Questo porta il lettore, gradualmente, a tratteggiarle sempre meglio, a farsi alcune idee su cosa potrebbe essere vero, e su cosa invece potrebbe essere solo frutto di grandi, colossali sofferenze passate. Il lettore arriva ad un punto del libro, in cui l’esito sembra quasi scontato.

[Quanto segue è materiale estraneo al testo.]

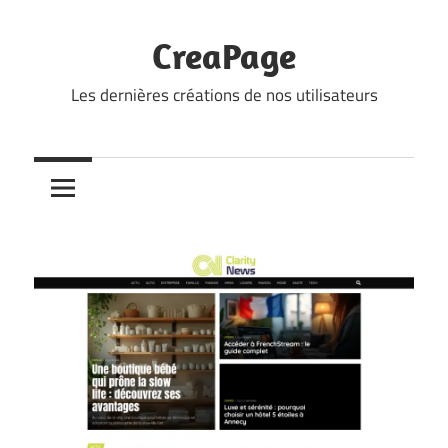
Skip
to
CreaPage
content
Les dernières créations de nos utilisateurs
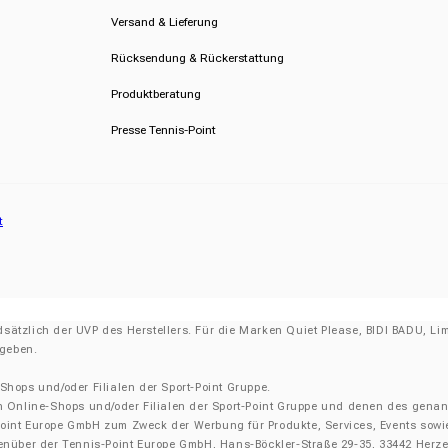
Versand & Lieferung
Rücksendung & Rückerstattung
Produktberatung
Presse Tennis-Point
t
sätzlich der UVP des Herstellers. Für die Marken Quiet Please, BIDI BADU, Lim
egeben.
-Shops und/oder Filialen der Sport-Point Gruppe.
den Online-Shops und/oder Filialen der Sport-Point Gruppe und denen des gena
int Europe GmbH zum Zweck der Werbung für Produkte, Services, Events sowie zu
über der Tennis-Point Europe GmbH, Hans-Böckler-Straße 29-35, 33442 Herzeb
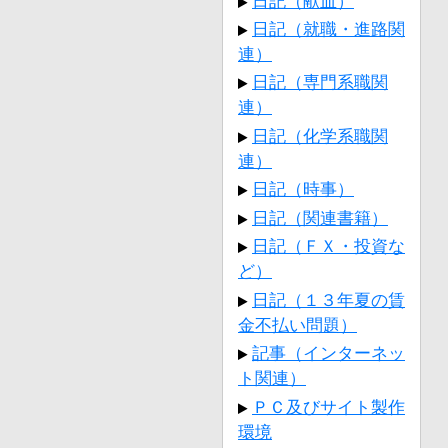
日記（献血）
日記（就職・進路関
連）
日記（専門系職関
連）
日記（化学系職関
連）
日記（時事）
日記（関連書籍）
日記（ＦＸ・投資な
ど）
日記（１３年夏の賃
金不払い問題）
記事（インターネッ
ト関連）
ＰＣ及びサイト製作
環境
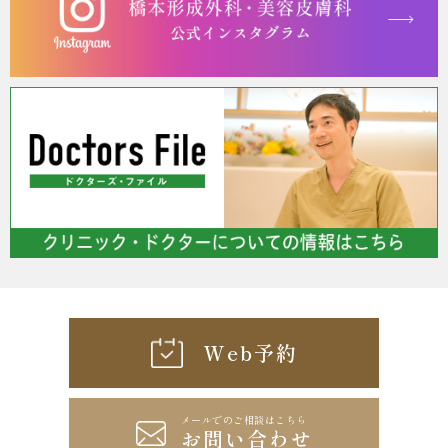
Web予約
メールでのご相談はこちら
お問い合わせ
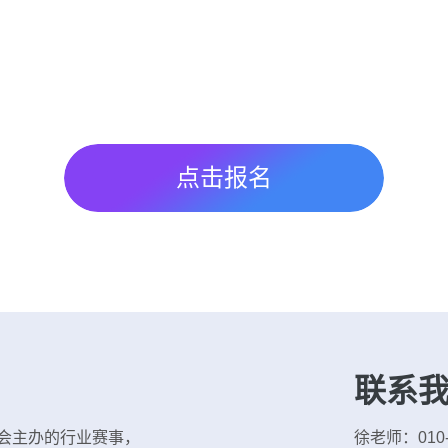
点击报名
联系
协会主办的行业赛事，
徐老师：010-5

Ma quando la lentezza narrativa, utilizzata volutamente per centrare la sua attenzione su una possibile pista, cede il passo a una serie improvvisa di rivelazioni e colpi di scena, il lettore si trova completamente spiazzato. Si arriva a un momento in cui, a ogni capitolo, la convinzione del lettore cambia. Interessantissimi i riferimenti a molte patologie psicologiche e psichiatriche. L’ambientazione è favolosa.

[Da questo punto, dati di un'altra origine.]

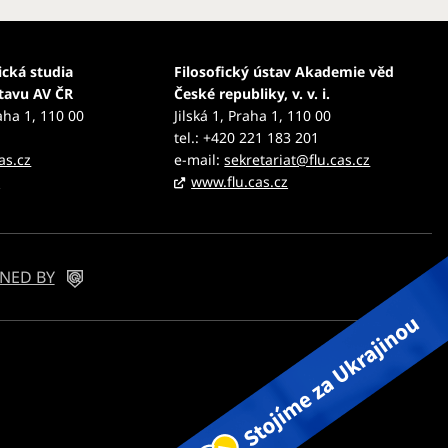
ická studia
Filosofický ústav Akademie věd
stavu AV ČR
České republiky, v. v. i.
aha 1, 110 00
Jilská 1, Praha 1, 110 00
tel.: +420 221 183 201
as.cz
e-mail:
sekretariat@flu.cas.cz
z
www.flu.cas.cz
NED BY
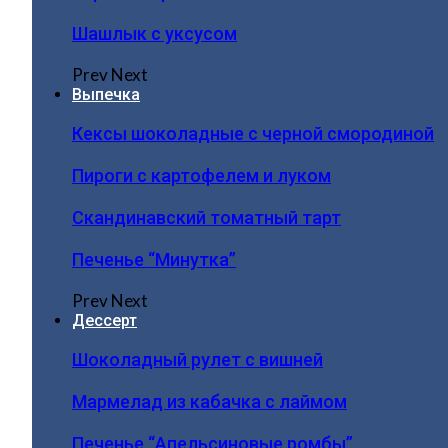
Шашлык с уксусом
Prev
Next
Выпечка
Кексы шоколадные с черной смородиной
Пироги c картофелем и луком
Скандинавский томатный тарт
Печенье “Минутка”
Prev
Next
Дессерт
Шоколадный рулет с вишней
Мармелад из кабачка с лаймом
Печенье “Апельсиновые ромбы”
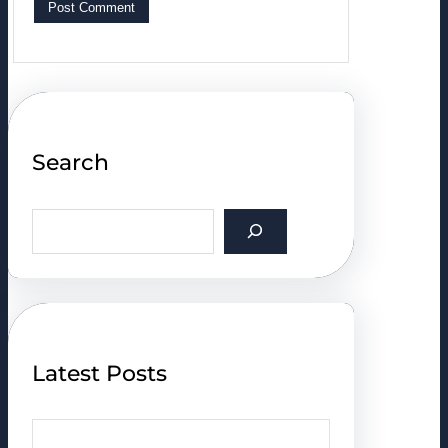
Search
S
e
a
r
c
h
Latest Posts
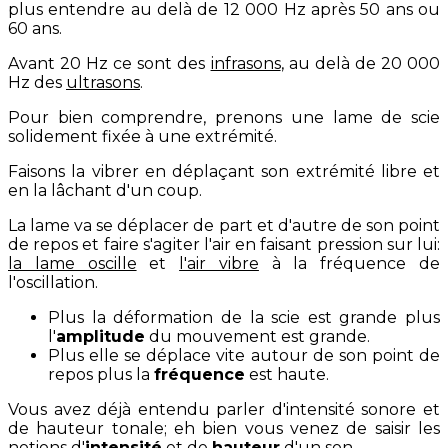
plus entendre au delà de 12 000 Hz après 50 ans ou
60 ans.
Avant 20 Hz ce sont des
infrasons
, au delà de 20 000
Hz des
ultrasons
.
Pour bien comprendre, prenons une lame de scie
solidement fixée à une extrémité.
Faisons la vibrer en déplaçant son extrémité libre et
en la lâchant d'un coup.
La lame va se déplacer de part et d'autre de son point
de repos et faire s'agiter l'air en faisant pression sur lui:
la lame oscille
et
l'air vibre
à la fréquence de
l'oscillation.
Plus la déformation de la scie est grande plus
l'
amplitude
du mouvement est grande.
Plus elle se déplace vite autour de son point de
repos plus la
fréquence
est haute.
Vous avez déjà entendu parler d'intensité sonore et
de hauteur tonale; eh bien vous venez de saisir les
notions d'
intensité
et de
hauteur
d'un son.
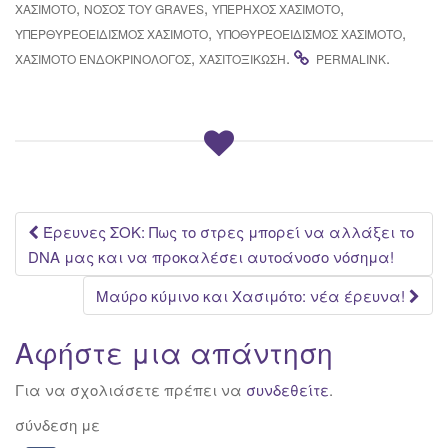
Υπερθυρεοειδι
,
,
,
ΧΑΣΙΜΟΤΟ
ΝΌΣΟΣ ΤΟΥ GRAVES
ΥΠΈΡΗΧΟΣ ΧΑΣΙΜΌΤΟ
σμού;
,
,
ΥΠΕΡΘΥΡΕΟΕΙΔΙΣΜΌΣ ΧΑΣΙΜΌΤΟ
ΥΠΟΘΥΡΕΟΕΙΔΙΣΜΌΣ ΧΑΣΙΜΌΤΟ
,
.
.
ΧΑΣΙΜΌΤΟ ΕΝΔΟΚΡΙΝΟΛΌΓΟΣ
ΧΑΣΙΤΟΞΊΚΩΣΗ
PERMALINK
Post
Έρευνες ΣΟΚ: Πως το στρες μπορεί να αλλάξει το
DNA μας και να προκαλέσει αυτοάνοσο νόσημα!
navigation
Μαύρο κύμινο και Χασιμότο: νέα έρευνα!
Αφήστε μια απάντηση
Για να σχολιάσετε πρέπει να
συνδεθείτε
.
σύνδεση με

La contrapposizione fra il caos della città e la calma piatta dei boschi e delle campagne rende ancora più forti i contrasti fra ciò che è reale o che, a rigor di logica, dovrebbe esserlo, e ciò che dovrebbe essere reale, ma che forse non lo è. Un thriller psicologico estremamente valido, dove niente è come sembra. Una complessità di psicologie che lascia aperti molti possibili esiti e interpretazioni. Con un finale sorprendente, ma pulito. E che non delude. Leggetelo!

 

 

 

​Elisabeth Norebäck (Scheda Autore)


Elisabeth Norebäck è una scrittrice svedese. Vive a Stoccolma ed è laureata in ingegneria al KTH Royal Institute of Technology, nel 2018 ha pubblicato ​Tell me you’re mine,​ tradotto in 34 paesi tra cui l’Italia (​So chi sei,​ Nord, 2018).